• Reuters, AFP-Jiji


Mitsui OSK Lines Ltd. said on Friday it would spend about ¥1 billion ($9.42 million) to pay for measures to help Mauritius, including the clean-up of a mangrove forest and contribution to an environmental recovery fund.

A bulk carrier chartered by the Japanese shipping company ran aground on a reef in Mauritius on July 25 and later began leaking oil, causing a marine ecological disaster around the Indian Ocean island.

“The owner of the ship takes primary legal responsibility, but we, as the charterer of the ship, have to bear a social responsibility and take proper measures, as this accident has significantly impacted the environment and people’s life in Mauritius,” Mitsui OSK President Junichiro Ikeda told a news conference Friday.

Mitsui OSK plans to contribute about ¥800 million over several years to establish a Mauritius natural environment recovery fund and another ¥100 million to several local NGOs and local funds established by public agencies such as the Mauritius government and the United Nations.

It will send its employees to Mauritius to replace some of the 13 staff who have already been sent.

In addition, the shipping company plans to provide further support to local fishing and tourism industries, though details will be worked out later.

The Panamanian-flagged MV Wakashio began spilling fuel oil on Aug. 6, prompting the Mauritian government to announce an environmental emergency.

Media reports this week said initial investigation results by Panamanian authorities questioned the level of seamanship onboard the Wakashio.

The investigation has confirmed earlier reports that the crew were having a birthday party when the accident occurred and that the Wakashio had diverted from its approved navigation plan, the reports said. Reuters has not been able to confirm the latest reports but earlier reported the birthday party.

The captain and another member of the crew have been arrested by Mauritius police. The crew were supplied by maritime services company Anglo-Eastern Group, and the Hong Kong-based company has not responded to several requests for comment since Thursday.

“We have recognized a media report about the investigation by Panama’s authority, but we would like to wait for the results of the inquiry by the Mauritius government,” the vessel’s owner Nagashiki Shipping said through its public relations company, MTI Network.

The MV Wakashio carried 4,000 tons of fuel that began seeping into the island nation’s pristine, coral-filled waters.

After the boat split in two, the larger piece was towed out to sea and sunk, but the smaller section remains stranded on the reef.

More than 1,000 tons of oil is believed to have leaked from the ship, with the rest siphoned out before it spilled.

The oil has affected mangrove areas that are complicated to clean.

Scientists say that the full impact of the spill is still unfolding but that the damage could affect Mauritius and its tourism-dependent economy for decades.

The wildlife at risk include the seagrasses blanketing sand in the shallow waters, clownfish living in coral reefs, mangroves systems, and the critically endangered Pink Pigeon, endemic to the island.

Both the operator and Nagashiki Shipping have apologized for the spill. Nagashiki last month pledged to “sincerely” respond to requests for compensation.

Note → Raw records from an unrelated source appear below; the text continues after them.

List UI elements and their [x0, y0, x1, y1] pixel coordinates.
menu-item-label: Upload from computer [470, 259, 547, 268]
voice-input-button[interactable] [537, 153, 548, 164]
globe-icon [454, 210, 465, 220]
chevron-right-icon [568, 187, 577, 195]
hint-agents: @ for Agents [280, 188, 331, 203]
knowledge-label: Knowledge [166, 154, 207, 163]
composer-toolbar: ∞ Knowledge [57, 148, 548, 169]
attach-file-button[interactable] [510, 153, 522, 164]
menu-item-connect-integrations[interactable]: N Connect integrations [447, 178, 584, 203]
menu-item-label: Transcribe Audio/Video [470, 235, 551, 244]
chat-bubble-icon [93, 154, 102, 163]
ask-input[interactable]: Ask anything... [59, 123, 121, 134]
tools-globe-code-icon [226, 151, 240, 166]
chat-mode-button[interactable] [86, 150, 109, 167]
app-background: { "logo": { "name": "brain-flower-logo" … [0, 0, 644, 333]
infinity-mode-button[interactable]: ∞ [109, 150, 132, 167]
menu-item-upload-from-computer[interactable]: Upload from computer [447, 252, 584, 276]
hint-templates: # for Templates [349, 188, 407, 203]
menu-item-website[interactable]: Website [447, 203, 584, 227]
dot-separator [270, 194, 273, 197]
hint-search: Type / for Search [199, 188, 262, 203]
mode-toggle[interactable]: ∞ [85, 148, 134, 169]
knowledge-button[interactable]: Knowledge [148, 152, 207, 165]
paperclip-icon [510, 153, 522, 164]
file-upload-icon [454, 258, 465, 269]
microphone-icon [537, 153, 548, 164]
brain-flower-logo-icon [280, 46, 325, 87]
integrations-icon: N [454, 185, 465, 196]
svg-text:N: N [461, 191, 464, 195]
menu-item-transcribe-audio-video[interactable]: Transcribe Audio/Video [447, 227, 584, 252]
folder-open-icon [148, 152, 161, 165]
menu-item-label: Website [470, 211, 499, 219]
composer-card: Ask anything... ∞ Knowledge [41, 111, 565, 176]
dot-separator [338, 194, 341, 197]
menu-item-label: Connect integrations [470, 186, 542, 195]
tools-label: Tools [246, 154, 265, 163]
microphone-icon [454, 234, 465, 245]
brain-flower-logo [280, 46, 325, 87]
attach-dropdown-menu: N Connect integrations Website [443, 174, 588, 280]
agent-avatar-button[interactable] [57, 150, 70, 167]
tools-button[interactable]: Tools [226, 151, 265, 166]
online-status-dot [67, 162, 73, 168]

It was not immediately clear if the funds promised by Mitsui would satisfy demands from the Mauritius government for compensation from the companies for “all losses and damages” caused by the spill and clean-up costs.

Foreign Minister Toshimitsu Motegi said last week the country would continue supporting recovery efforts.

The accident is still under investigation by Mauritian authorities.

Kyodo News said last month the ship’s crew had steered it close to shore because they wanted to find a mobile signal so they could contact family and ask about the coronavirus situation at home.

It cited an unnamed judicial source, who also said an alcohol-fueled birthday party had been held on board before the accident, though it was not clear if on-duty crew participated.